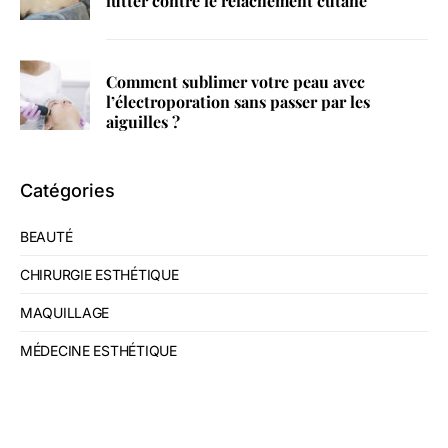
lutter contre le relâchement cutané
Comment sublimer votre peau avec
l’électroporation sans passer par les
aiguilles ?
Catégories
BEAUTÉ
CHIRURGIE ESTHÉTIQUE
MAQUILLAGE
MÉDECINE ESTHÉTIQUE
****************
*What you should do*: Reproduce, with both ends included, the lines from the one holding "l’électroporation sans passer par les" to the end of the records above.

*Response to this exercise*:
l’électroporation sans passer par les
aiguilles ?
Catégories
BEAUTÉ
CHIRURGIE ESTHÉTIQUE
MAQUILLAGE
MÉDECINE ESTHÉTIQUE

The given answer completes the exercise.